SandboxAQ is seeking a motivated postdoctoral researcher to develop and apply machine learning methods at the intersection of materials science and structural design to support the identification of high-impact design opportunities, the development of lightweighting strategies, and decision-making under complex constraints.
Requirements
- Demonstrated experience applying ML or statistical methods to materials or engineering applications.
- Proficiency in Python and ML frameworks (PyTorch, TensorFlow, Scikit-learn).
- Familiarity with optimization and uncertainty quantification methods such as Bayesian optimization, Gaussian processes, ensemble learning, or related approaches.
- Familiarity with knowledge graphs or graph-based ML for materials/manufacturing data.
- Experience with LLMs for data integration, retrieval-augmented reasoning, or decision support.
- Experience with graph-based, generative, or physics-informed ML for materials or engineering applications.

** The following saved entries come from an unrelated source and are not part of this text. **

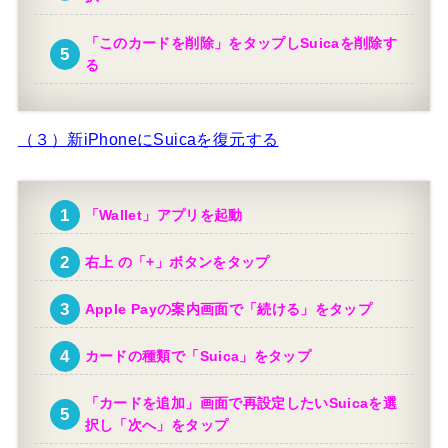
「このカードを削除」をタップしSuicaを削除す
る
（３）新iPhoneにSuicaを復元する
「Wallet」アプリを起動
右上 の「+」ボタンをタップ
Apple Payの案内画面で「続ける」をタップ
カードの種類で「Suica」をタップ
「カードを追加」画面で再設定したいSuicaを選
択し「次へ」をタップ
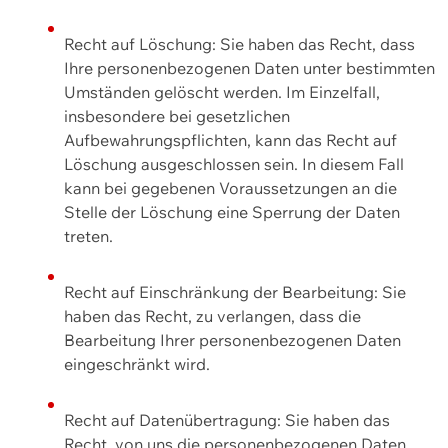
Recht auf Löschung: Sie haben das Recht, dass
Ihre personenbezogenen Daten unter bestimmten
Umständen gelöscht werden. Im Einzelfall,
insbesondere bei gesetzlichen
Aufbewahrungspflichten, kann das Recht auf
Löschung ausgeschlossen sein. In diesem Fall
kann bei gegebenen Voraussetzungen an die
Stelle der Löschung eine Sperrung der Daten
treten.
Recht auf Einschränkung der Bearbeitung: Sie
haben das Recht, zu verlangen, dass die
Bearbeitung Ihrer personenbezogenen Daten
eingeschränkt wird.
Recht auf Datenübertragung: Sie haben das
Recht, von uns die personenbezogenen Daten,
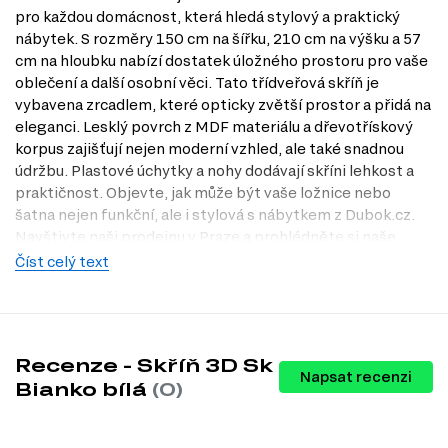
pro každou domácnost, která hledá stylový a praktický
nábytek. S rozměry 150 cm na šířku, 210 cm na výšku a 57
cm na hloubku nabízí dostatek úložného prostoru pro vaše
oblečení a další osobní věci. Tato třídveřová skříň je
vybavena zrcadlem, které opticky zvětší prostor a přidá na
eleganci. Lesklý povrch z MDF materiálu a dřevotřískový
korpus zajišťují nejen moderní vzhled, ale také snadnou
údržbu. Plastové úchytky a nohy dodávají skříni lehkost a
praktičnost. Objevte, jak může být vaše ložnice nebo
šatna nejen funkční, ale i stylová s nábytkem z Dubok.cz.
Navštivte naši prodejnu v Praze a prohlédněte si naše
produkty na vlastní oči!
Číst celý text
Charakteristiky, vlastnosti a výhody
Moderní design.
Skříň v bílém lesklém provedení se hodí do
každého interiéru a dodává mu svěží a elegantní vzhled.
Recenze - Skříň 3D Sk
Prostorné uspořádání.
Třídveřová konstrukce s dostatečným
Napsat recenzi
úložným prostorem umožňuje snadné uspořádání oblečení a
Bianko bílá
(0)
doplňků.
Praktické zrcadlo.
Zrcadlová část skříně nejenže usnadňuje
každodenní oblékání, ale také opticky zvětšuje prostor.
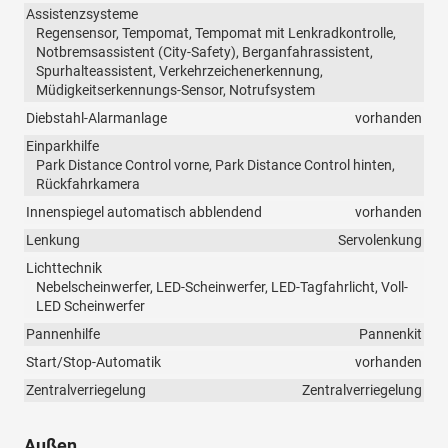
Assistenzsysteme
Regensensor, Tempomat, Tempomat mit Lenkradkontrolle,
Notbremsassistent (City-Safety), Berganfahrassistent,
Spurhalteassistent, Verkehrzeichenerkennung,
Müdigkeitserkennungs-Sensor, Notrufsystem
Diebstahl-Alarmanlage
vorhanden
Einparkhilfe
Park Distance Control vorne, Park Distance Control hinten,
Rückfahrkamera
Innenspiegel automatisch abblendend
vorhanden
Lenkung
Servolenkung
Lichttechnik
Nebelscheinwerfer, LED-Scheinwerfer, LED-Tagfahrlicht, Voll-
LED Scheinwerfer
Pannenhilfe
Pannenkit
Start/Stop-Automatik
vorhanden
Zentralverriegelung
Zentralverriegelung
Außen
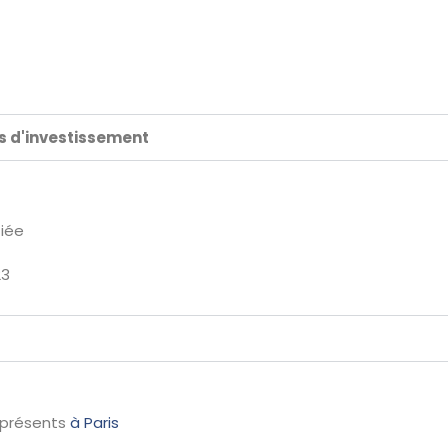
ds d'investissement
fiée
23
 présents
à Paris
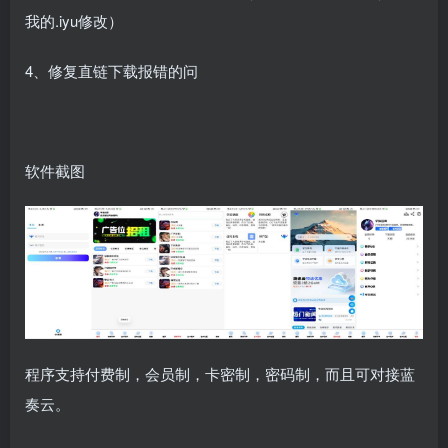
我的.iyu修改）
4、修复直链下载报错的问
软件截图
程序支持付费制，会员制，卡密制，密码制，而且可对接蓝
奏云。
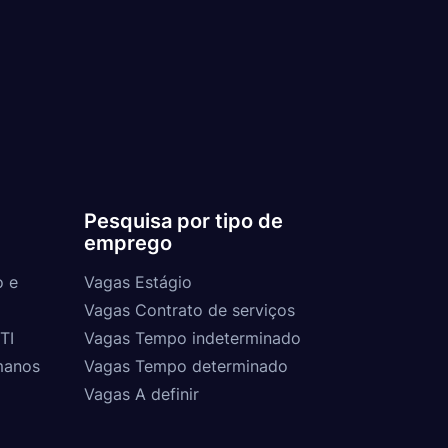
Pesquisa por tipo de
emprego
o e
Vagas Estágio
Vagas Contrato de serviços
TI
Vagas Tempo indeterminado
manos
Vagas Tempo determinado
Vagas A definir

- Experience working with experimental or simulation-based datasets in materials (e.g., thermomechanical processing data, microstructure characterization, or finite element modeling).
Responsibilities
- Develop and apply ML and optimization techniques to guide lightweighting strategies.
- Use reasoning-based ML approaches to evaluate trade-offs among performance, manufacturability and other criteria.

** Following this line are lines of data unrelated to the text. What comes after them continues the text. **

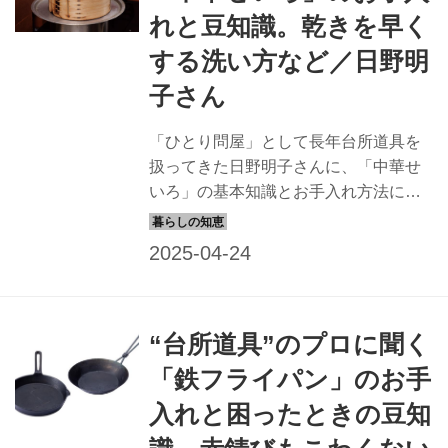
れと豆知識。乾きを早く
する洗い方など／日野明
子さん
「ひとり問屋」として長年台所道具を
扱ってきた日野明子さんに、「中華せ
いろ」の基本知識とお手入れ方法につ
いて教えていただきました。蒸し料理
などをそのまま食卓に出せる、人気者
の“中華せいろ”。長く使い続けるための
メンテナンス方法を覚えておきましょ
う。『台所道具の選び方、使い方、繕
“台所道具”のプロに聞く
い方』（グラフィック社）より一部抜
粋で紹介します。
「鉄フライパン」のお手
入れと困ったときの豆知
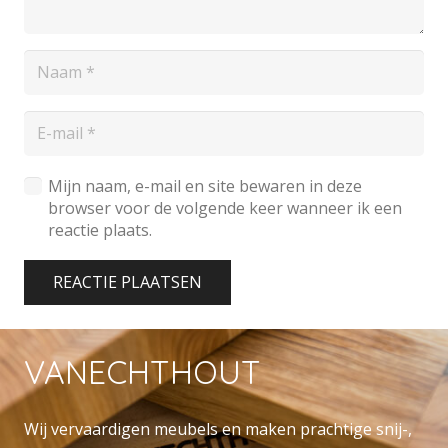
Mijn naam, e-mail en site bewaren in deze
browser voor de volgende keer wanneer ik een
reactie plaats.
REACTIE PLAATSEN
VANECHTHOUT
Wij vervaardigen meubels en maken prachtige snij-,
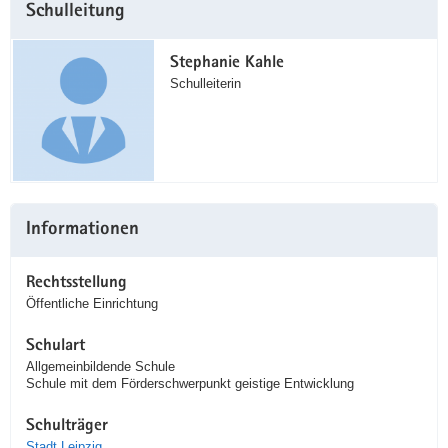
Schulleitung
Information
Stephanie Kahle
Schulleiterin
Informationen
Rechtsstellung
Öffentliche Einrichtung
Schulart
Allgemeinbildende Schule
Schule mit dem Förderschwerpunkt geistige Entwicklung
Schulträger
Stadt Leipzig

- Apply Bayesian optimization and related uncertainty-aware methods to balance performance, manufacturability, and other constraints.
- Build reproducible workflows that integrate materials data, manufacturing methods, and simulation outputs.

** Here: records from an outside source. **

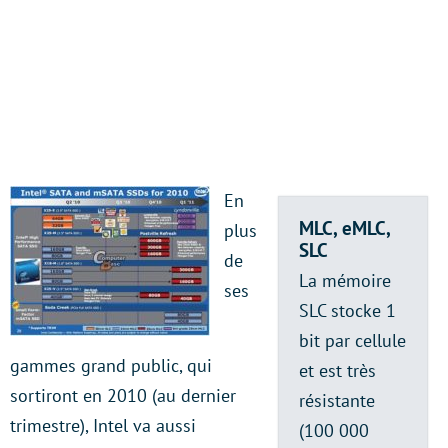
En
MLC, eMLC,
plus
SLC
de
La mémoire
ses
SLC stocke 1
bit par cellule
gammes grand public, qui
et est très
sortiront en 2010 (au dernier
résistante
trimestre), Intel va aussi
(100 000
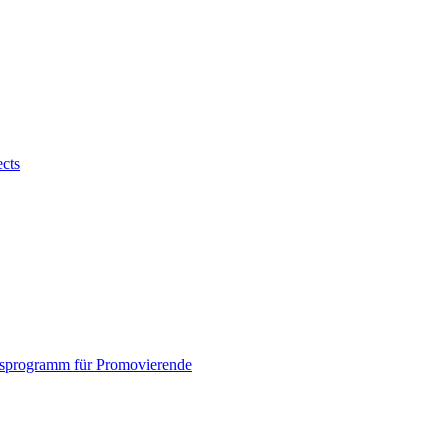
ects
sprogramm für Promovierende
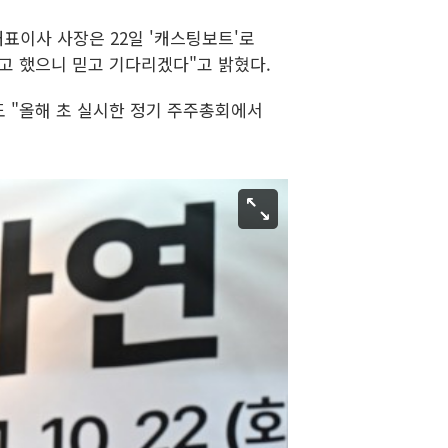
대표이사 사장은 22일 '캐스팅보트'로
고 했으니 믿고 기다리겠다"고 밝혔다.
도 "올해 초 실시한 정기 주주총회에서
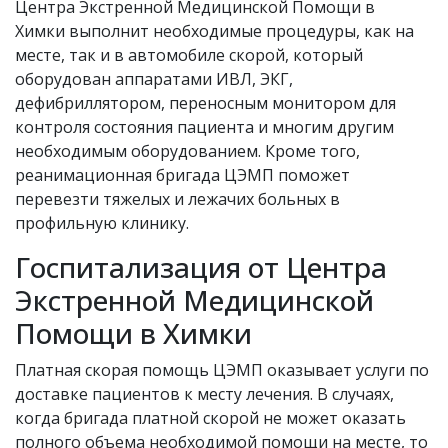
Центра Экстренной Медицинской Помощи в
Химки выполнит необходимые процедуры, как на
месте, так и в автомобиле скорой, который
оборудован аппаратами ИВЛ, ЭКГ,
дефибриллятором, переносным монитором для
контроля состояния пациента и многим другим
необходимым оборудованием. Кроме того,
реанимационная бригада ЦЭМП поможет
перевезти тяжелых и лежачих больных в
профильную клинику.
Госпитализация от Центра
Экстренной Медицинской
Помощи в Химки
Платная скорая помощь ЦЭМП оказывает услуги по
доставке пациентов к месту лечения. В случаях,
когда бригада платной скорой не может оказать
полного объема необходимой помощи на месте, то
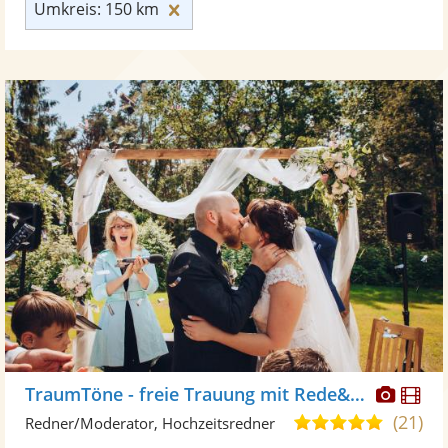
Umkreis: 150 km zurücksetzen
Umkreis: 150 km
Diese
Di
TraumTöne - freie Trauung mit Rede&Musik
Künst
Kü
(21)
5,0
Redner/Moderator, Hochzeitsredner
stellt
ste
von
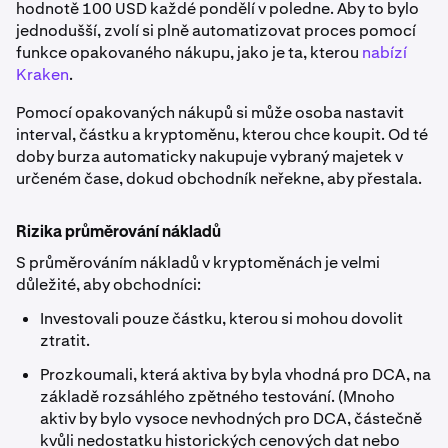
hodnotě 100 USD každé pondělí v poledne. Aby to bylo
jednodušší, zvolí si plně automatizovat proces pomocí
funkce opakovaného nákupu, jako je ta, kterou
nabízí
Kraken
.
Pomocí opakovaných nákupů si může osoba nastavit
interval, částku a kryptoměnu, kterou chce koupit. Od té
doby burza automaticky nakupuje vybraný majetek v
určeném čase, dokud obchodník neřekne, aby přestala.
Rizika průměrování nákladů
S průměrováním nákladů v kryptoměnách je velmi
důležité, aby obchodníci:
Investovali pouze částku, kterou si mohou dovolit
ztratit.
Prozkoumali, která aktiva by byla vhodná pro DCA, na
základě rozsáhlého zpětného testování. (Mnoho
aktiv by bylo vysoce nevhodných pro DCA, částečně
kvůli nedostatku historických cenových dat nebo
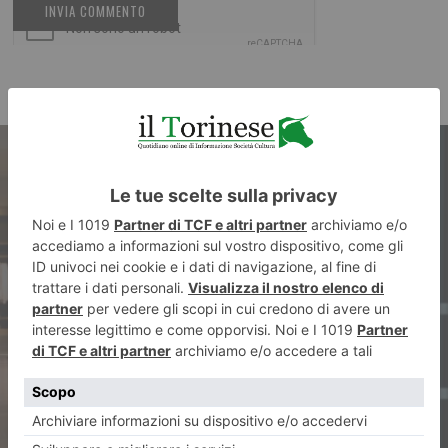
ARTICOLO PRECEDENTE
Negozi e attività in zona
arancione, ecco chi apre e chi
no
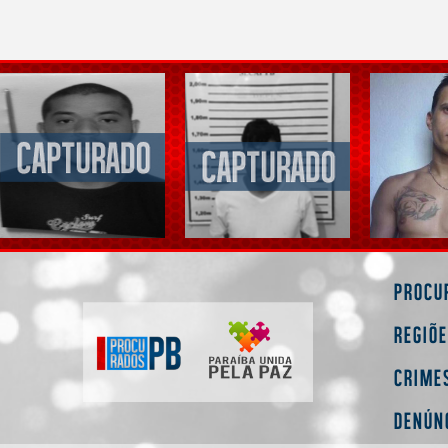
Procu
Regiõ
Crime
Denún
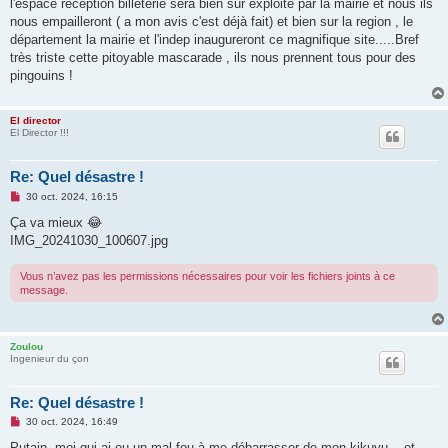
g
l'espace reception billeterie sera bien sur exploité par la mairie et nous ils
e
nous empailleront ( a mon avis c'est déjà fait) et bien sur la region , le
n
o
département la mairie et l'indep inaugureront ce magnifique site.....Bref
n
très triste cette pitoyable mascarade , ils nous prennent tous pour des
l
u
pingouins !
El director
El Director !!!
Re: Quel désastre !
M
30 oct. 2024, 16:15
e
s
Ça va mieux 😂
s
IMG_20241030_100607.jpg
a
g
e
Vous n’avez pas les permissions nécessaires pour voir les fichiers joints à ce
n
message.
o
n
l
u
Zoulou
Ingenieur du çon
Re: Quel désastre !
M
30 oct. 2024, 16:49
e
s
Putain, moi qui ai eu un mal fou à me débarrasser de mon kikuyu... et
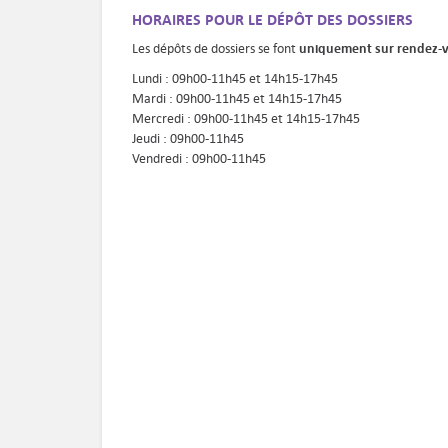
HORAIRES POUR LE DÉPÔT DES DOSSIERS
uniquement sur rendez-
Les dépôts de dossiers se font
Lundi : 09h00-11h45 et 14h15-17h45
Mardi : 09h00-11h45 et 14h15-17h45
Mercredi : 09h00-11h45 et 14h15-17h45
Jeudi : 09h00-11h45
Vendredi : 09h00-11h45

- Curate and analyze structured datasets on materials, processing routes, and mechanical properties to support ML pipelines.
- Collaborate with engineers and computer scientists to connect ML outputs with structural and materials design tasks.
- Write technical reports and present results to technical and non-technical stakeholders.
Other
- U.S. citizenship is required due to USG contract requirements.
- PhD in Materials Science, Metallurgy, Mechanical Engineering, Computational Materials Science, Applied Physics , or a related field.
- Strong research track record, evidenced by publications in materials science, ML, or computational design.
- Excellent problem-solving and communication skills.
- Ability to work collaboratively in multidisciplinary teams.